The entries below should be repeated exactly, with no pictures carried over.
· · · · ·
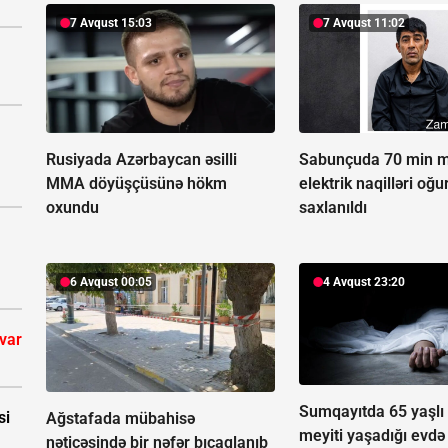
7 Avqust 15:03
7 Avqust 11:02
Rusiyada Azərbaycan əsilli
Sabunçuda 70 min m
MMA döyüşçüsünə hökm
elektrik naqilləri oğ
oxundu
saxlanıldı
6 Avqust 00:05
4 Avqust 23:20
 var
Sumqayıtda 65 yaşlı 
si
Ağstafada mübahisə
meyiti yaşadığı evdə
nəticəsində bir nəfər bıçaqlanıb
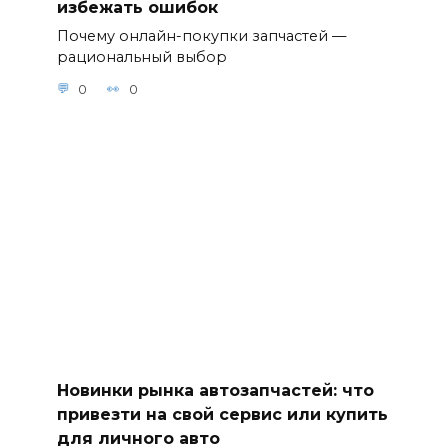
избежать ошибок
Почему онлайн-покупки запчастей —
рациональный выбор
0
0
Новинки рынка автозапчастей: что
привезти на свой сервис или купить
для личного авто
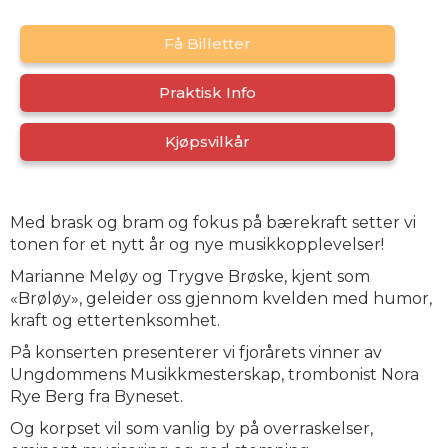
Få Billetter
Praktisk Info
Kjøpsvilkår
Med brask og bram og fokus på bærekraft setter vi
tonen for et nytt år og nye musikkopplevelser!
Marianne Meløy og Trygve Brøske, kjent som
«Brøløy», geleider oss gjennom kvelden med humor,
kraft og ettertenksomhet.
På konserten presenterer vi fjorårets vinner av
Ungdommens Musikkmesterskap, trombonist Nora
Rye Berg fra Byneset.
Og korpset vil som vanlig by på overraskelser,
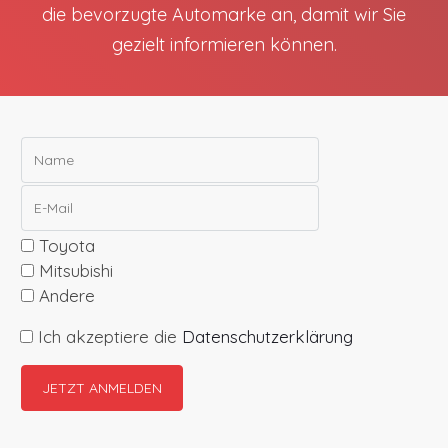
die bevorzugte Automarke an, damit wir Sie
gezielt informieren können.
Toyota
Mitsubishi
Andere
Ich akzeptiere die
Datenschutzerklärung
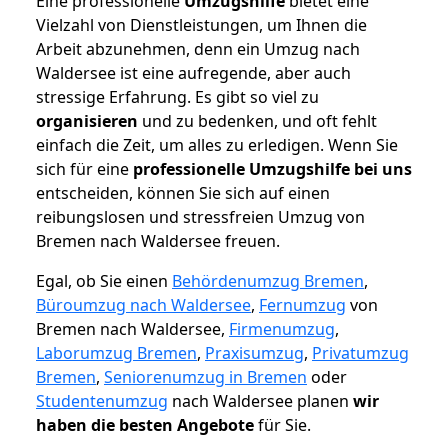
Eine professionelle
Umzugshilfe
bietet eine
Vielzahl von Dienstleistungen, um Ihnen die
Arbeit abzunehmen, denn ein Umzug nach
Waldersee ist eine aufregende, aber auch
stressige Erfahrung. Es gibt so viel zu
organisieren
und zu bedenken, und oft fehlt
einfach die Zeit, um alles zu erledigen. Wenn Sie
sich für eine
professionelle Umzugshilfe bei uns
entscheiden, können Sie sich auf einen
reibungslosen und stressfreien Umzug von
Bremen nach Waldersee freuen.
Egal, ob Sie einen
Behördenumzug Bremen
,
Büroumzug nach Waldersee
,
Fernumzug
von
Bremen nach Waldersee,
Firmenumzug
,
Laborumzug Bremen
,
Praxisumzug
,
Privatumzug
Bremen
,
Seniorenumzug in Bremen
oder
Studentenumzug
nach Waldersee planen
wir
haben die besten Angebote
für Sie.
· · · · ·
## Answer to this problem
7 Avqust 15:03
7 Avqust 11:02
Rusiyada Azərbaycan əsilli
Sabunçuda 70 min m
MMA döyüşçüsünə hökm
elektrik naqilləri oğ
oxundu
saxlanıldı
6 Avqust 00:05
4 Avqust 23:20
 var
Sumqayıtda 65 yaşlı 
si
Ağstafada mübahisə
meyiti yaşadığı evdə
nəticəsində bir nəfər bıçaqlanıb
избежать ошибок
Почему онлайн-покупки запчастей —
рациональный выбор
0
0
Новинки рынка автозапчастей: что
привезти на свой сервис или купить
для личного авто
Få Billetter
Praktisk Info
Kjøpsvilkår
Med brask og bram og fokus på bærekraft setter vi
tonen for et nytt år og nye musikkopplevelser!
Marianne Meløy og Trygve Brøske, kjent som
«Brøløy», geleider oss gjennom kvelden med humor,
kraft og ettertenksomhet.
På konserten presenterer vi fjorårets vinner av
Ungdommens Musikkmesterskap, trombonist Nora
Rye Berg fra Byneset.
Og korpset vil som vanlig by på overraskelser,
die bevorzugte Automarke an, damit wir Sie
gezielt informieren können.
Toyota
Mitsubishi
Andere
Ich akzeptiere die
Datenschutzerklärung
Eine professionelle
Umzugshilfe
bietet eine
Vielzahl von Dienstleistungen, um Ihnen die
Arbeit abzunehmen, denn ein Umzug nach
Waldersee ist eine aufregende, aber auch
stressige Erfahrung. Es gibt so viel zu
organisieren
und zu bedenken, und oft fehlt
einfach die Zeit, um alles zu erledigen. Wenn Sie
sich für eine
professionelle Umzugshilfe bei uns
entscheiden, können Sie sich auf einen
reibungslosen und stressfreien Umzug von
Bremen nach Waldersee freuen.
Egal, ob Sie einen
Behördenumzug Bremen
,
Büroumzug nach Waldersee
,
Fernumzug
von
Bremen nach Waldersee,
Firmenumzug
,
Laborumzug Bremen
,
Praxisumzug
,
Privatumzug
Bremen
,
Seniorenumzug in Bremen
oder
Studentenumzug
nach Waldersee planen
wir
haben die besten Angebote
für Sie.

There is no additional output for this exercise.